Extracted page text data:
--- START ---

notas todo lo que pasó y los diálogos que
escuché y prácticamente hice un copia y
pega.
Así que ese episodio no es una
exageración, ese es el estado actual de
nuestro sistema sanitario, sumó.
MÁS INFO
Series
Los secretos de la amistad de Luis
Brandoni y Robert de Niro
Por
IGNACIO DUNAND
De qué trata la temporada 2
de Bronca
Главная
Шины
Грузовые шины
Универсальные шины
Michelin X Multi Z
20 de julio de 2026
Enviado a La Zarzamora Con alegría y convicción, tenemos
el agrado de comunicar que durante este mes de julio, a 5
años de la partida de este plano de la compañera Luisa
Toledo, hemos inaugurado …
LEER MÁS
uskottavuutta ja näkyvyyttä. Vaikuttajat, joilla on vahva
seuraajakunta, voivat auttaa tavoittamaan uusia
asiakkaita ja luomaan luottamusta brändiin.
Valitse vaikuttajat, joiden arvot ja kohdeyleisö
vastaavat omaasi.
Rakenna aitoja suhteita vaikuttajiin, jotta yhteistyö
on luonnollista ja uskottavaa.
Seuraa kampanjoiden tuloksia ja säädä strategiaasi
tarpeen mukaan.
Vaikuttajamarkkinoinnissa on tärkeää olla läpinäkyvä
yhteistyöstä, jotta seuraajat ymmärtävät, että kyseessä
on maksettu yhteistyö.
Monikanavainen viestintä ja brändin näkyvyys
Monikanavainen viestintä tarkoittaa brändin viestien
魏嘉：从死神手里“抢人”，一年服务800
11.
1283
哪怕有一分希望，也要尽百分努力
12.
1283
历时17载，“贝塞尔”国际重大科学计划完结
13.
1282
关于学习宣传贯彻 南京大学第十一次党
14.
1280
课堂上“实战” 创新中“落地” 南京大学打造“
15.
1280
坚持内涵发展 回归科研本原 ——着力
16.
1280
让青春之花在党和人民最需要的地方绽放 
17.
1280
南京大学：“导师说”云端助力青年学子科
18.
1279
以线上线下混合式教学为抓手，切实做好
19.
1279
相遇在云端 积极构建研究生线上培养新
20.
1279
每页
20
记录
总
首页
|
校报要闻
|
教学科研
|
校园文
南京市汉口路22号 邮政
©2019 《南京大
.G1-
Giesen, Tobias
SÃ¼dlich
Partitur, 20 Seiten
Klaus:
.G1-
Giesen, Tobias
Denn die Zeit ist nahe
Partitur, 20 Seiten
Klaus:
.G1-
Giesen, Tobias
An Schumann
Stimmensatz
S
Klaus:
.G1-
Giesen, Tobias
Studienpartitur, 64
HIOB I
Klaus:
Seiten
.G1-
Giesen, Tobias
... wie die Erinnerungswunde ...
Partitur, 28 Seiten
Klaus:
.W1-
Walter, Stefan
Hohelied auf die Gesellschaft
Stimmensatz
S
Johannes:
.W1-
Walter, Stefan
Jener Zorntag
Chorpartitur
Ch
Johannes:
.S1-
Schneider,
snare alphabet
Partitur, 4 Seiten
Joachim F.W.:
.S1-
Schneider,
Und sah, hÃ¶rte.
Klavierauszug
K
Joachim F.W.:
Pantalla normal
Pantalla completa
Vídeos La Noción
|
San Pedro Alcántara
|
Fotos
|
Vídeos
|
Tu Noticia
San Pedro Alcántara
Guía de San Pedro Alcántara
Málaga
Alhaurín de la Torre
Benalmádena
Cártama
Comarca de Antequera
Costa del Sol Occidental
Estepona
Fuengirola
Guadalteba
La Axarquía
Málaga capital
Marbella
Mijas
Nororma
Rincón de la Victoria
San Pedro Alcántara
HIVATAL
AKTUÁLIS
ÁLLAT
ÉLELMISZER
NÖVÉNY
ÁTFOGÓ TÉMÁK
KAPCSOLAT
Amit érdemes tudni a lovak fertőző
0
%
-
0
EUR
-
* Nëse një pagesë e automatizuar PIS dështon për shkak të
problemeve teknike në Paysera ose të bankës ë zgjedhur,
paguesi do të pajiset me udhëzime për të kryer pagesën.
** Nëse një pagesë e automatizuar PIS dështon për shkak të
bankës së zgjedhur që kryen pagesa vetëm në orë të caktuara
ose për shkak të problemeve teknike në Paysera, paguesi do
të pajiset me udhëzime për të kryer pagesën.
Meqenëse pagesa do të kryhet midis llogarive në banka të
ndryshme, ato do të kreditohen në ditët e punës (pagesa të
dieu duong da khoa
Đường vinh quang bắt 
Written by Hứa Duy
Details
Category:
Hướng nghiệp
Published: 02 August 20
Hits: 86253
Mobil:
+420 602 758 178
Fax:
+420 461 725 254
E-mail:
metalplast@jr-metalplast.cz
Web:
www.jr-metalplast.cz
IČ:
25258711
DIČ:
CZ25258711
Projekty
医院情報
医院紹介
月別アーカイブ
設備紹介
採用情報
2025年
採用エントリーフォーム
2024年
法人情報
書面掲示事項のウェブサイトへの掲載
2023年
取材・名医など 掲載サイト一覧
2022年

--- END ---

Make sure every record is repeated exactly.

notas todo lo que pasó y los diálogos que
escuché y prácticamente hice un copia y
pega.
Así que ese episodio no es una
exageración, ese es el estado actual de
nuestro sistema sanitario, sumó.
MÁS INFO
Series
Los secretos de la amistad de Luis
Brandoni y Robert de Niro
Por
IGNACIO DUNAND
De qué trata la temporada 2
de Bronca
Главная
Шины
Грузовые шины
Универсальные шины
Michelin X Multi Z
20 de julio de 2026
Enviado a La Zarzamora Con alegría y convicción, tenemos
el agrado de comunicar que durante este mes de julio, a 5
años de la partida de este plano de la compañera Luisa
Toledo, hemos inaugurado …
LEER MÁS
uskottavuutta ja näkyvyyttä. Vaikuttajat, joilla on vahva
seuraajakunta, voivat auttaa tavoittamaan uusia
asiakkaita ja luomaan luottamusta brändiin.
Valitse vaikuttajat, joiden arvot ja kohdeyleisö
vastaavat omaasi.
Rakenna aitoja suhteita vaikuttajiin, jotta yhteistyö
on luonnollista ja uskottavaa.
Seuraa kampanjoiden tuloksia ja säädä strategiaasi
tarpeen mukaan.
Vaikuttajamarkkinoinnissa on tärkeää olla läpinäkyvä
yhteistyöstä, jotta seuraajat ymmärtävät, että kyseessä
on maksettu yhteistyö.
Monikanavainen viestintä ja brändin näkyvyys
Monikanavainen viestintä tarkoittaa brändin viestien
魏嘉：从死神手里“抢人”，一年服务800
11.
1283
哪怕有一分希望，也要尽百分努力
12.
1283
历时17载，“贝塞尔”国际重大科学计划完结
13.
1282
关于学习宣传贯彻 南京大学第十一次党
14.
1280
课堂上“实战” 创新中“落地” 南京大学打造“
15.
1280
坚持内涵发展 回归科研本原 ——着力
16.
1280
让青春之花在党和人民最需要的地方绽放 
17.
1280
南京大学：“导师说”云端助力青年学子科
18.
1279
以线上线下混合式教学为抓手，切实做好
19.
1279
相遇在云端 积极构建研究生线上培养新
20.
1279
每页
20
记录
总
首页
|
校报要闻
|
教学科研
|
校园文
南京市汉口路22号 邮政
©2019 《南京大
.G1-
Giesen, Tobias
SÃ¼dlich
Partitur, 20 Seiten
Klaus:
.G1-
Giesen, Tobias
Denn die Zeit ist nahe
Partitur, 20 Seiten
Klaus:
.G1-
Giesen, Tobias
An Schumann
Stimmensatz
S
Klaus:
.G1-
Giesen, Tobias
Studienpartitur, 64
HIOB I
Klaus:
Seiten
.G1-
Giesen, Tobias
... wie die Erinnerungswunde ...
Partitur, 28 Seiten
Klaus:
.W1-
Walter, Stefan
Hohelied auf die Gesellschaft
Stimmensatz
S
Johannes:
.W1-
Walter, Stefan
Jener Zorntag
Chorpartitur
Ch
Johannes:
.S1-
Schneider,
snare alphabet
Partitur, 4 Seiten
Joachim F.W.:
.S1-
Schneider,
Und sah, hÃ¶rte.
Klavierauszug
K
Joachim F.W.:
Pantalla normal
Pantalla completa
Vídeos La Noción
|
San Pedro Alcántara
|
Fotos
|
Vídeos
|
Tu Noticia
San Pedro Alcántara
Guía de San Pedro Alcántara
Málaga
Alhaurín de la Torre
Benalmádena
Cártama
Comarca de Antequera
Costa del Sol Occidental
Estepona
Fuengirola
Guadalteba
La Axarquía
Málaga capital
Marbella
Mijas
Nororma
Rincón de la Victoria
San Pedro Alcántara
HIVATAL
AKTUÁLIS
ÁLLAT
ÉLELMISZER
NÖVÉNY
ÁTFOGÓ TÉMÁK
KAPCSOLAT
Amit érdemes tudni a lovak fertőző
0
%
-
0
EUR
-
* Nëse një pagesë e automatizuar PIS dështon për shkak të
problemeve teknike në Paysera ose të bankës ë zgjedhur,
paguesi do të pajiset me udhëzime për të kryer pagesën.
** Nëse një pagesë e automatizuar PIS dështon për shkak të
bankës së zgjedhur që kryen pagesa vetëm në orë të caktuara
ose për shkak të problemeve teknike në Paysera, paguesi do
të pajiset me udhëzime për të kryer pagesën.
Meqenëse pagesa do të kryhet midis llogarive në banka të
ndryshme, ato do të kreditohen në ditët e punës (pagesa të
dieu duong da khoa
Đường vinh quang bắt 
Written by Hứa Duy
Details
Category:
Hướng nghiệp
Published: 02 August 20
Hits: 86253
Mobil:
+420 602 758 178
Fax:
+420 461 725 254
E-mail:
metalplast@jr-metalplast.cz
Web:
www.jr-metalplast.cz
IČ:
25258711
DIČ:
CZ25258711
Projekty
医院情報
医院紹介
月別アーカイブ
設備紹介
採用情報
2025年
採用エントリーフォーム
2024年
法人情報
書面掲示事項のウェブサイトへの掲載
2023年
取材・名医など 掲載サイト一覧
2022年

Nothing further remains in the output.